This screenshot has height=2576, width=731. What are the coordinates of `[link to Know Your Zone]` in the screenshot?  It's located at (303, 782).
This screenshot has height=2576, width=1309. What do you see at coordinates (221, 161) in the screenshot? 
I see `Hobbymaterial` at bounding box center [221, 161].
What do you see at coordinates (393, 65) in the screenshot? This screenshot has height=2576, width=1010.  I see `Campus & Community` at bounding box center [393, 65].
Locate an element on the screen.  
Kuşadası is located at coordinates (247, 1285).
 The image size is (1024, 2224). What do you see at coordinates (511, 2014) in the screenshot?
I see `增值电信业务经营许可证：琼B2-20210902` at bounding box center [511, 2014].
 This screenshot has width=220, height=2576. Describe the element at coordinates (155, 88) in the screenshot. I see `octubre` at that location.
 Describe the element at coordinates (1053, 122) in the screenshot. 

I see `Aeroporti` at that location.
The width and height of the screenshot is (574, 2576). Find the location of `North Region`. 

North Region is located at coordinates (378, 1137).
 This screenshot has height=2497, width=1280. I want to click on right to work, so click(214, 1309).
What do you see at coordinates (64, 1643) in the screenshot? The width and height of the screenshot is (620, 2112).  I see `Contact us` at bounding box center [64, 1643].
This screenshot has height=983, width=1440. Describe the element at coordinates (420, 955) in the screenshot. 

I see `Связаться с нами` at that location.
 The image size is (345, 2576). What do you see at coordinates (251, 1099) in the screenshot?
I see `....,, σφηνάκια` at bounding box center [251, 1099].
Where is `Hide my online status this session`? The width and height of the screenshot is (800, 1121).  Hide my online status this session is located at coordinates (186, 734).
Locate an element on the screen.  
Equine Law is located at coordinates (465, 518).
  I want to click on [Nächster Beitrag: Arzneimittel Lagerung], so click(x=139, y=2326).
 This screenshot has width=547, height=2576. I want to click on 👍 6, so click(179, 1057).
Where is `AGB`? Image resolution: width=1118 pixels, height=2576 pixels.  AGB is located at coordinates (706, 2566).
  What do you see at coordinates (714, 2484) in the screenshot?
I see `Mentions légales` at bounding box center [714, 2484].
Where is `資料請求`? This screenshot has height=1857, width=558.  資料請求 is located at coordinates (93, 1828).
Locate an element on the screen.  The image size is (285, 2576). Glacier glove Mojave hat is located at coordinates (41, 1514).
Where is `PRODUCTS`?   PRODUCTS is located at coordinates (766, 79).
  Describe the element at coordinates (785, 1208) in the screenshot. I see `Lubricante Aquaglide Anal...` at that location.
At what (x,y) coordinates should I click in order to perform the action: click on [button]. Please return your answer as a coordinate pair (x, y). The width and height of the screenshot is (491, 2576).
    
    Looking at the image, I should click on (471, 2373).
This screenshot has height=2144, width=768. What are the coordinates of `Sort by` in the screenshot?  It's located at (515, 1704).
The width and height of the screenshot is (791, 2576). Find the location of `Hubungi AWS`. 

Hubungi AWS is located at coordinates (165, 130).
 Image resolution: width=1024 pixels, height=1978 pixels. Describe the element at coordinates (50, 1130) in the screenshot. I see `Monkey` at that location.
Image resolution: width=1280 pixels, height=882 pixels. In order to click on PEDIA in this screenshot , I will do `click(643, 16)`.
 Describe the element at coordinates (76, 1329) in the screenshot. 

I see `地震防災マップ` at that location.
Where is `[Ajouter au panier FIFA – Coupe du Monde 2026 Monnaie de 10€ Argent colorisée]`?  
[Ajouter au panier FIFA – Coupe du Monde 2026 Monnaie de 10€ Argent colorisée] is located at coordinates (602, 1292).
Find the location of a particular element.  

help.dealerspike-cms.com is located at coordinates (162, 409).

_ _ _ _

TASK TO CARRY OUT
Output all of the data again. Match it exactly.

ANSWER TO THIS PROBLEM
This screenshot has height=2576, width=731. What are the coordinates of `[link to Know Your Zone]` in the screenshot?  It's located at (303, 782).
This screenshot has height=2576, width=1309. What do you see at coordinates (221, 161) in the screenshot? 
I see `Hobbymaterial` at bounding box center [221, 161].
What do you see at coordinates (393, 65) in the screenshot? This screenshot has height=2576, width=1010.  I see `Campus & Community` at bounding box center [393, 65].
Locate an element on the screen.  
Kuşadası is located at coordinates (247, 1285).
 The image size is (1024, 2224). What do you see at coordinates (511, 2014) in the screenshot?
I see `增值电信业务经营许可证：琼B2-20210902` at bounding box center [511, 2014].
 This screenshot has width=220, height=2576. Describe the element at coordinates (155, 88) in the screenshot. I see `octubre` at that location.
 Describe the element at coordinates (1053, 122) in the screenshot. 

I see `Aeroporti` at that location.
The width and height of the screenshot is (574, 2576). Find the location of `North Region`. 

North Region is located at coordinates (378, 1137).
 This screenshot has height=2497, width=1280. I want to click on right to work, so click(214, 1309).
What do you see at coordinates (64, 1643) in the screenshot? The width and height of the screenshot is (620, 2112).  I see `Contact us` at bounding box center [64, 1643].
This screenshot has height=983, width=1440. Describe the element at coordinates (420, 955) in the screenshot. 

I see `Связаться с нами` at that location.
 The image size is (345, 2576). What do you see at coordinates (251, 1099) in the screenshot?
I see `....,, σφηνάκια` at bounding box center [251, 1099].
Where is `Hide my online status this session`? The width and height of the screenshot is (800, 1121).  Hide my online status this session is located at coordinates (186, 734).
Locate an element on the screen.  
Equine Law is located at coordinates (465, 518).
  I want to click on [Nächster Beitrag: Arzneimittel Lagerung], so click(x=139, y=2326).
 This screenshot has width=547, height=2576. I want to click on 👍 6, so click(179, 1057).
Where is `AGB`? Image resolution: width=1118 pixels, height=2576 pixels.  AGB is located at coordinates (706, 2566).
  What do you see at coordinates (714, 2484) in the screenshot?
I see `Mentions légales` at bounding box center [714, 2484].
Where is `資料請求`? This screenshot has height=1857, width=558.  資料請求 is located at coordinates (93, 1828).
Locate an element on the screen.  The image size is (285, 2576). Glacier glove Mojave hat is located at coordinates (41, 1514).
Where is `PRODUCTS`?   PRODUCTS is located at coordinates (766, 79).
  Describe the element at coordinates (785, 1208) in the screenshot. I see `Lubricante Aquaglide Anal...` at that location.
At what (x,y) coordinates should I click in order to perform the action: click on [button]. Please return your answer as a coordinate pair (x, y). The width and height of the screenshot is (491, 2576).
    
    Looking at the image, I should click on (471, 2373).
This screenshot has height=2144, width=768. What are the coordinates of `Sort by` in the screenshot?  It's located at (515, 1704).
The width and height of the screenshot is (791, 2576). Find the location of `Hubungi AWS`. 

Hubungi AWS is located at coordinates (165, 130).
 Image resolution: width=1024 pixels, height=1978 pixels. Describe the element at coordinates (50, 1130) in the screenshot. I see `Monkey` at that location.
Image resolution: width=1280 pixels, height=882 pixels. In order to click on PEDIA in this screenshot , I will do `click(643, 16)`.
 Describe the element at coordinates (76, 1329) in the screenshot. 

I see `地震防災マップ` at that location.
Where is `[Ajouter au panier FIFA – Coupe du Monde 2026 Monnaie de 10€ Argent colorisée]`?  
[Ajouter au panier FIFA – Coupe du Monde 2026 Monnaie de 10€ Argent colorisée] is located at coordinates (602, 1292).
Find the location of a particular element.  

help.dealerspike-cms.com is located at coordinates (162, 409).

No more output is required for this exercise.